I was appalled. “Did you ever have a day off?” I asked. “Only when it rained,” she replied, “we were so happy when it rained.” All things considered, Trang remembers these summers fondly. Her mother would pack a delicious lunch: “Pork and rice with watermelon. Those lunches were sooo good.” At the end of each day the siblings would pool their earnings and cheerfully fork the purse over to the most industrious matriarch of the Pacific Northwest. These kids were proud of their collective contribution to the family cookie jar.

Where was I off track in “Pick It?” In assuming that all kids have limitless leisure time to dawdle their summers away, as I did, berry picking or watching Monty Python’s Flying Circus from my Texas Memaw’s shag rug.

Here’s another example where my limited thinking didn’t match reality:

One night I’d loaded the dishwasher and realized I was out of detergent. I didn’t want to lose my parking space by driving to the Shop Rite for soap so I hit all the 99 cents stores within a ten block radius of the Newkirk Plaza, searching for automatic dishwasher detergent. Guess what? 99 cents stores don’t sell Cascade. Why not? A woman, standing on the checkout line of Junior’s 99 cents overheard my request and explained proudly, but with some bitterness too: “I’ve never had a dishwasher. My dishwasher is me. Always has been.

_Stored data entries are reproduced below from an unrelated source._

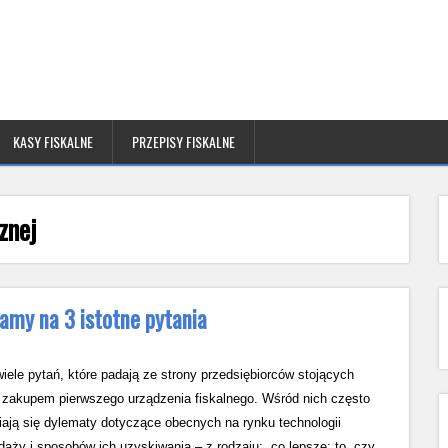
KASY FISKALNE
PRZEPISY FISKALNE
znej
amy na 3 istotne pytania
wiele pytań, które padają ze strony przedsiębiorców stojących
 zakupem pierwszego urządzenia fiskalnego. Wśród nich często
iają się dylematy dotyczące obecnych na rynku technologii
daży i sposobów ich uzyskiwania – z rodzaju: „co lepsze: to, czy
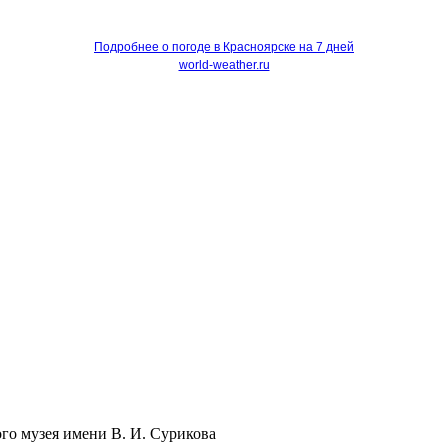
Подробнее о погоде в Красноярске на 7 дней
world-weather.ru
го музея имени В. И. Сурикова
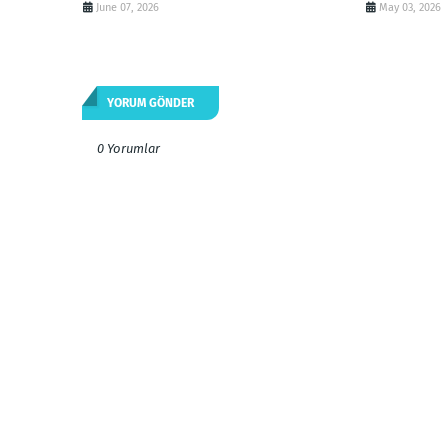
June 07, 2026
May 03, 2026
YORUM GÖNDER
0 Yorumlar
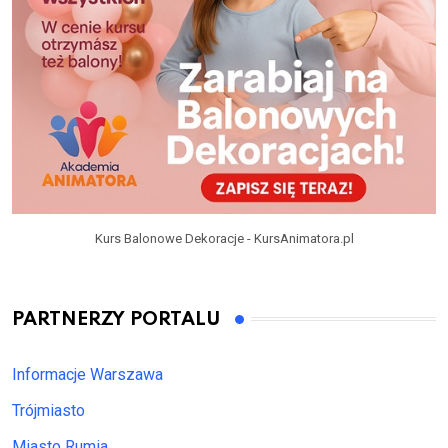
Kurs Balonowe Dekoracje - KursAnimatora.pl
PARTNERZY PORTALU
Informacje Warszawa
Trójmiasto
Miasto Rumia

And I’m 58.”

That was meant for me, that slap in the face:

Wake up Maria! Roused, I realized that I bob along in a state of unconscious entitlement. Always have. I assume the gifts given me are givens for everyone else…

  • like a college education without student loan debt

  • like regular pediatric dental care followed up with orthodonture to correct buck teeth

  • like small class sizes and clean school bathrooms

  • like expert orthroscopic knee surgery that has left me nearly symptom-free for 30 years

  • like trips on planes and trips out of town

  • like ballet lessons and exchange programs to Paris

  • like orange juice, butter and roast beef instead of Sunny-D, margarine and bologna

  • like ham at Easter, turkey at Thanksgiving, & standing rib roast at Christmas

  • like gifts stacked so high under the tree that it takes the better part of Christmas morning to open them

Yes, all this time I have assumed that every kid has languorous summers and every grown-up deserves a dishwasher.

And here’s the danger of my pervasive presumptions and sense of entitlement: I remain oblivious to my privilege until someone, less fortunate, points it out to me.

Like the 99 cents store lady, or like my friend Trang, sitting at my kitchen table, enjoying my chicken soup.

Lessons learned: I try harder to dodge assumptions about how others live, and I try harder to wake up to the fact that I’ve got it better than most. I try to give back, in small ways, whenever opportunities present themselves...

To level the berry fields...

...and I insist that my 10 year-old shuck six ears of corn before supper and carry his plate to the sink after it. After all, it feels good to contribute to the family cookie jar.